_PROBLEM TO SOLVE_.
Scan the records below for the word "plus". Copy each line where it appears.

_RECORDED INFORMATION_.
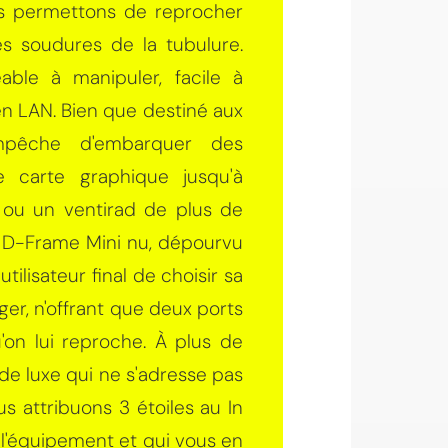
ous permettons de reprocher
es soudures de la tubulure.
able à manipuler, facile à
en LAN. Bien que destiné aux
'empêche d'embarquer des
 carte graphique jusqu'à
O ou un ventirad de plus de
n D-Frame Mini nu, dépourvu
utilisateur final de choisir sa
éger, n'offrant que deux ports
'on lui reproche. À plus de
de luxe qui ne s'adresse pas
us attribuons 3 étoiles au In
l'équipement et qui vous en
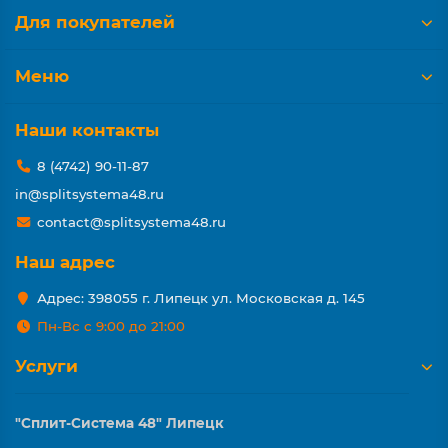
Для покупателей
Меню
Наши контакты
8 (4742) 90-11-87
in@splitsystema48.ru
contact@splitsystema48.ru
Наш адрес
Адрес: 398055 г. Липецк ул. Московская д. 145
Пн-Вс с 9:00 до 21:00
Услуги
"Сплит-Система 48" Липецк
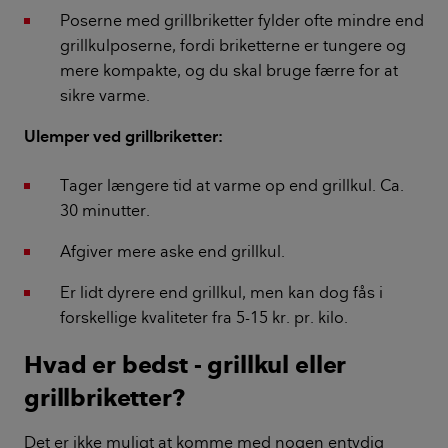
Poserne med grillbriketter fylder ofte mindre end
grillkulposerne, fordi briketterne er tungere og
mere kompakte, og du skal bruge færre for at
sikre varme.
Ulemper ved grillbriketter:
Tager længere tid at varme op end grillkul. Ca.
30 minutter.
Afgiver mere aske end grillkul.
Er lidt dyrere end grillkul, men kan dog fås i
forskellige kvaliteter fra 5-15 kr. pr. kilo.
Hvad er bedst - grillkul eller
grillbriketter?
Det er ikke muligt at komme med nogen entydig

_EXERCISE RESULT_.
O ou un ventirad de plus de
'on lui reproche. À plus de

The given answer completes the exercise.